353: Starkes Ruckeln/Vibrieren im Leerlauf
Verfasst: Mittwoch 3. November 2021, 18:43
Ein "Moin" aus Hamburg!
Als stiller Mitleser konnte mir hier schon mehrfach geholfen werden. Vielen Dank dafür!
Nun (nach durchsuchen sämtlicher Foren, welche sich mit dem Thema "Wartburg" beschäftigen) bleibe ich leider ratlos. Hoffentlich ändert sich das bald.
Ich weiß, dass nun eine ganze Latte an Text folgt, aber ich möchte so ausführlich wie möglich sein, denn vielleicht liegt der Fehler auch im Detail.
Mein '81er 353er mit 103.000 (vielleicht aber auch 203.000; wer weiß das schon so genau) gelaufen Kilometern ruckelt im Leerlauf.
Mir ist bewusst: Ein gewisses Ruckeln ist normal, aber in meinem Wartburg "tanzt" alles: Der Motor, die Motorhaube, die Sitze, die Ablagen, der Schalthebel, etc.
Ich muss selbstkritisch zugeben, dass mich das anfangs gefreut hatte, meinen Erinnerungen nach sollte das auch genauso sein.
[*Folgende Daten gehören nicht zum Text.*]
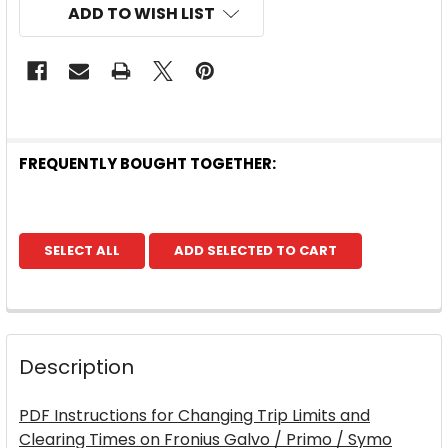
ADD TO WISH LIST
FREQUENTLY BOUGHT TOGETHER:
SELECT ALL
ADD SELECTED TO CART
Description
PDF Instructions for Changing Trip Limits and
Clearing Times on Fronius Galvo / Primo / Symo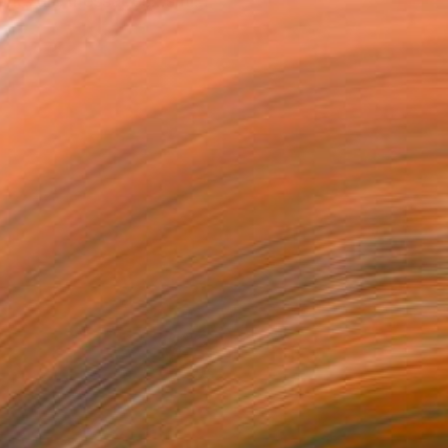
works are messages...smi...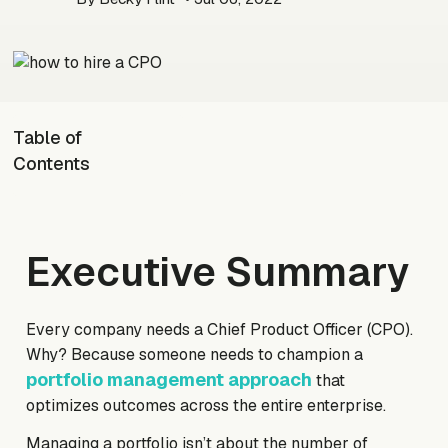
Table of
Contents
Executive Summary
Every company needs a Chief Product Officer (CPO).
Why? Because someone needs to champion a
portfolio management approach
that
optimizes outcomes across the entire enterprise.
Managing a portfolio isn’t about the number of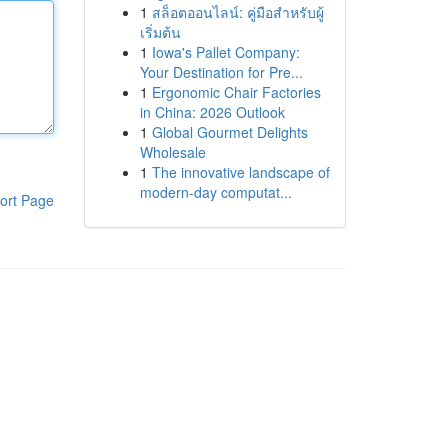
1
สล็อตออนไลน์: คู่มือสำหรับผู้
เริ่มต้น
1
Iowa's Pallet Company:
Your Destination for Pre...
1
Ergonomic Chair Factories
in China: 2026 Outlook
1
Global Gourmet Delights
Wholesale
1
The innovative landscape of
modern-day computat...
ort Page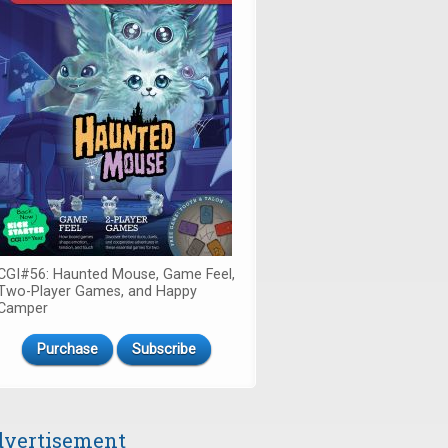
CGI#56: Haunted Mouse, Game Feel,
Two-Player Games, and Happy
Camper
Purchase
Subscribe
vertisement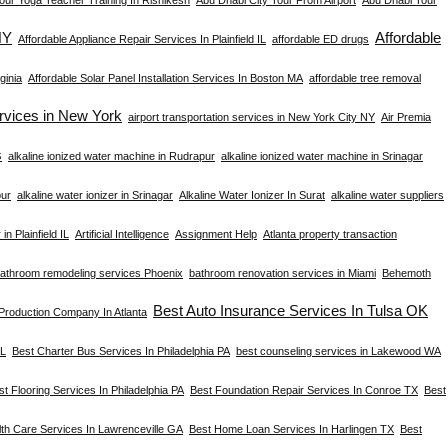
NY
Affordable
Affordable Appliance Repair Services In Plainfield IL
affordable ED drugs
ginia
Affordable Solar Panel Installation Services In Boston MA
affordable tree removal
ervices in New York
airport transportation services in New York City NY
Air Premia
s
alkaline ionized water machine in Rudrapur
alkaline ionized water machine in Srinagar
pur
alkaline water ionizer in Srinagar
Alkaline Water Ionizer In Surat
alkaline water suppliers
in Plainfield IL
Artificial Intelligence
Assignment Help
Atlanta property transaction
athroom remodeling services Phoenix
bathroom renovation services in Miami
Behemoth
Best Auto Insurance Services In Tulsa OK
 Production Company In Atlanta
FL
Best Charter Bus Services In Philadelphia PA
best counseling services in Lakewood WA
st Flooring Services In Philadelphia PA
Best Foundation Repair Services In Conroe TX
Best
th Care Services In Lawrenceville GA
Best Home Loan Services In Harlingen TX
Best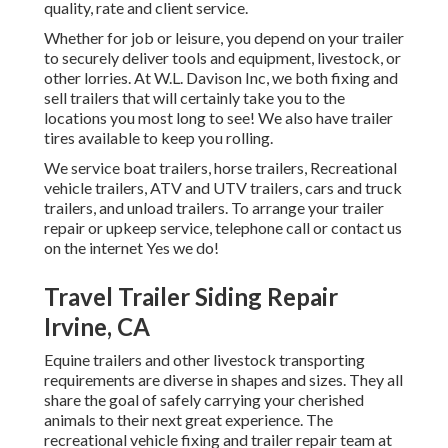
quality, rate and client service.
Whether for job or leisure, you depend on your trailer
to securely deliver tools and equipment, livestock, or
other lorries. At W.L. Davison Inc, we both fixing and
sell trailers that will certainly take you to the
locations you most long to see! We also have trailer
tires available to keep you rolling.
We service boat trailers, horse trailers, Recreational
vehicle trailers, ATV and UTV trailers, cars and truck
trailers, and unload trailers. To arrange your trailer
repair or upkeep service, telephone call or contact us
on the internet Yes we do!
Travel Trailer Siding Repair
Irvine, CA
Equine trailers and other livestock transporting
requirements are diverse in shapes and sizes. They all
share the goal of safely carrying your cherished
animals to their next great experience. The
recreational vehicle fixing and trailer repair team at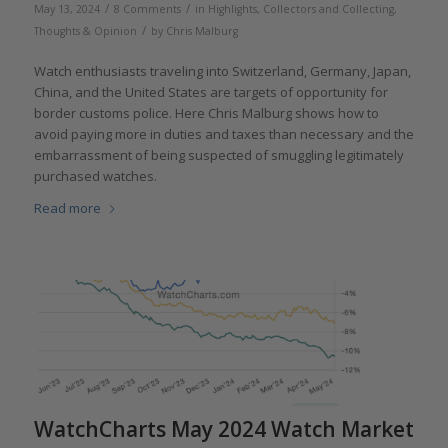
/
/
May 13, 2024
8 Comments
in
Highlights
,
Collectors and Collecting
,
/
Thoughts & Opinion
by
Chris Malburg
Watch enthusiasts traveling into Switzerland, Germany, Japan,
China, and the United States are targets of opportunity for
border customs police. Here Chris Malburg shows how to
avoid paying more in duties and taxes than necessary and the
embarrassment of being suspected of smuggling legitimately
purchased watches.
Read more
WatchCharts May 2024 Watch Market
Nur liegen meine Erinnerungen sehr weit zurück, denn älter als 5 (94/95) bin ich nicht gewesen als ich das letzte mal in einen Wartburg saß.
Rückblickend weiß ich natürlich, dass Erinnerungen und Gefühle, welche schon verblasst sind, keine guten Begleiter beim Autokauf sind.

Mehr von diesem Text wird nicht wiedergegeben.